II. Assessing America’s vulnerabilities to disinformation

Partly because social media has been the big game-changer in terms of the effectiveness of Russia’s disinformation efforts, it’s tempting believe that the answer lies purely in changing, or at least tweaking, the social media platforms themselves and strengthening our cyber defenses. Certainly, technological and legislative solutions – such as shoring up election infrastructure or increasing regulation of political advertising on social media – are important. But this approach standing alone doesn’t address the core vulnerabilities which allowed Russian disinformation to take root.

For that purpose, social capital theory provides a useful framework.

Social capital, as defined by Harvard Professor Robert Putnam in his book Bowling Alone, refers to the way we create value from social relationships. According to Putnam, social capital is an important indicator of a society’s health, because it reflects, in part, the level of social trust among individuals. In a society with high social capital, there will also be a high level of “generalized” social trust. That trust is expressed as a willingness to believe in the goodwill of fellow citizens, even those we do not know, and give them the benefit of the doubt. High levels of social trust, in turn, are related to civic values. Putnam notes that “people who trust their fellow citizens volunteer more often, contribute more to charity, participate more often in politics and community organizations, serve more readily on juries, give blood more frequently, comply more fully with their tax obligations, are more tolerant of minority views, and display many other forms of civic virtue.”
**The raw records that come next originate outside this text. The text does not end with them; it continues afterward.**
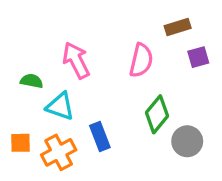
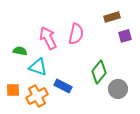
pink semicircle: (141, 60) -> (76, 34), moved
blue rectangle: (100, 136) -> (63, 86), turned -42

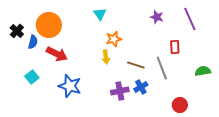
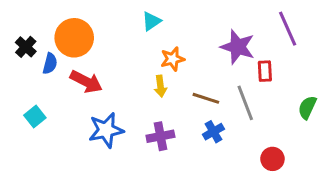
cyan triangle: (100, 14) -> (151, 21), turned 32
purple star: (157, 17) -> (238, 47), moved, size x1.6
green semicircle: (203, 71) -> (307, 107), turned -56
cyan square: (32, 77) -> (35, 117), moved
blue star: (70, 86) -> (106, 130), turned -30
purple cross: (120, 91) -> (160, 136), moved

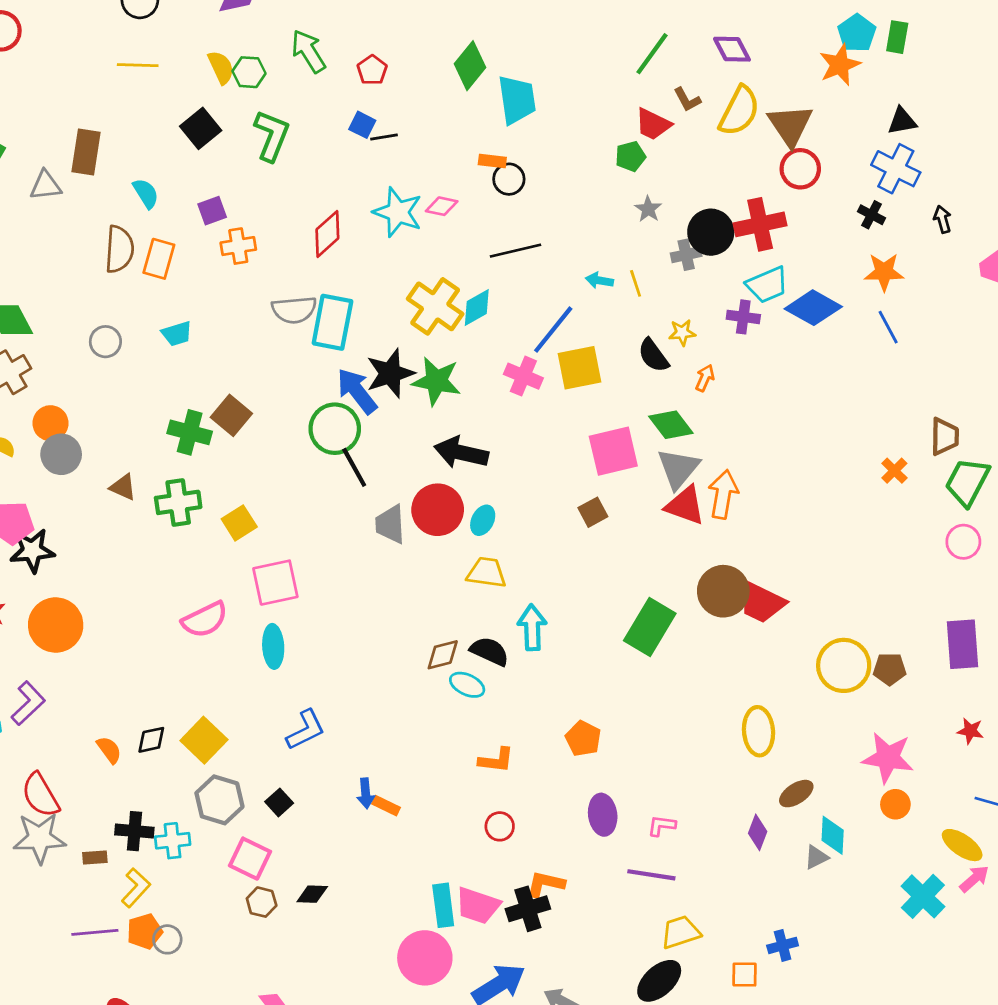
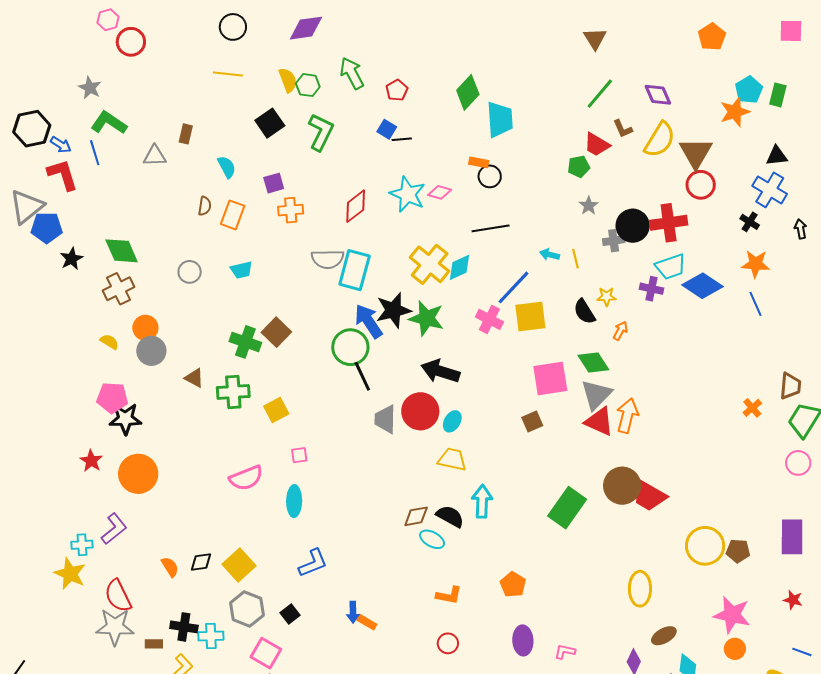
brown rectangle: (86, 152) -> (186, 134), size x0.6
brown semicircle: (119, 249) -> (205, 206), size x0.6
pink square: (275, 583) -> (299, 455), size x0.5

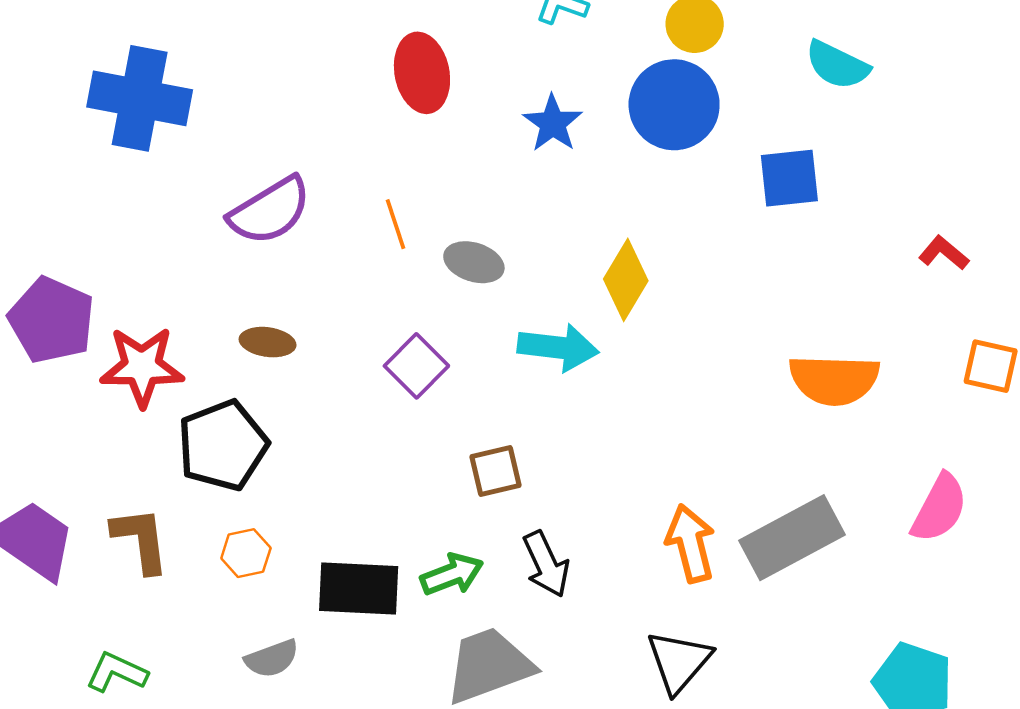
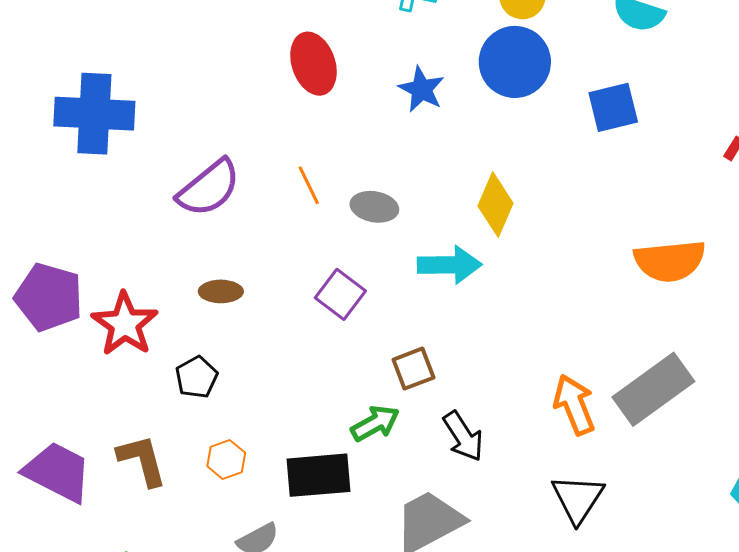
red star: (142, 367) -> (125, 324), turned -30
black pentagon: (223, 445) -> (197, 377), size x0.6
green arrow: (452, 574) -> (375, 423), moved

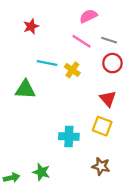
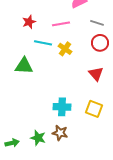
red star: (31, 26) -> (29, 22), moved
pink line: (81, 41) -> (61, 24), moved, turned -42
yellow square: (102, 126) -> (94, 109), moved
brown star: (101, 166) -> (60, 133), moved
Alarmingly, however, social capital, and its accompanying levels of civic engagement, has dropped precipitously since World War II in the US. Putnam notes that compared to Americans born before 1945, each successive generation has been less likely to participate in the following twelve indicia of civic engagement: reading the newspaper daily; attending church weekly; signing a petition; joining a union; attending a public meeting; writing a congressman; being in the leadership of a local organization; writing a letter to a newspaper; working for a political party; or running for political office. Relatedly, levels of social trust are at an all-time low. The last poll from the General Social Survey, which asks Americans whether they believe “most people can be trusted,” is at 30%, its lowest point since they began asking the question in 1972.

Putnam found that some technologies contributed significantly to the decline in social capital and social trust over the last half century. In particular, television – by becoming a prominent part of Americans’ leisure time – increasingly led to retreat to the home as a replacement for civic and community involvement. Further, as a self-contained form of entertainment, television also led to decreased interpersonal interaction, both inside and outside the home. Putnam concludes that “dependence on television for entertainment…is the single most consistent predictor” of civic disengagement.

Putnam was writing in 2000, after the dotcom boom but before the explosion of wireless broadband Internet and the smartphone era. But there’s reason to believe that social media has continued this trend, and perhaps even made it worse. This is because of the intersection between social capital theory and how social media operates. Specifically, Putnam writes that social capital is formed in one of two ways: through bonding, and through bridging. Bonding is when individuals create relationships with others based on shared characteristics – race, or religion, for example. Bridging, by contrast, is when relationships are formed across social cleavages, among diverse groups of people. Both are necessary for a health society: Bonding offers a social safety net, and can leverage shared strengths (think of ethnic enclaves that provide communities for newly-arrived immigrants), and bridging allows new ideas to travel, fostering innovation (universities aspire to do this).

Importantly, however, Putnam observes that there are more negative externalities associated with bonding than with bridging: Specifically, too much bonding can lead to factionalism, exclusive groups, and policies based on mistrust. In a word, it can lead to tribalism.

Social media, which emphasizes connectivity based on people who share our preferences, encourages bonding, at the expense of bridging – studies of “red feeds” and “blue feeds” on social media illustrate how ideas can ricochet within a political social media “bubble” without ever crossing over into another, separate bubble – unlike how political discourse might operate in an organic environment in real life.

Further, Putnam underscores that virtual media doesn’t allow for the exchange of important social cues – like facial expression, emotions, and other nonverbal behavior – which are indispensable for creating trust among individuals who interact in person.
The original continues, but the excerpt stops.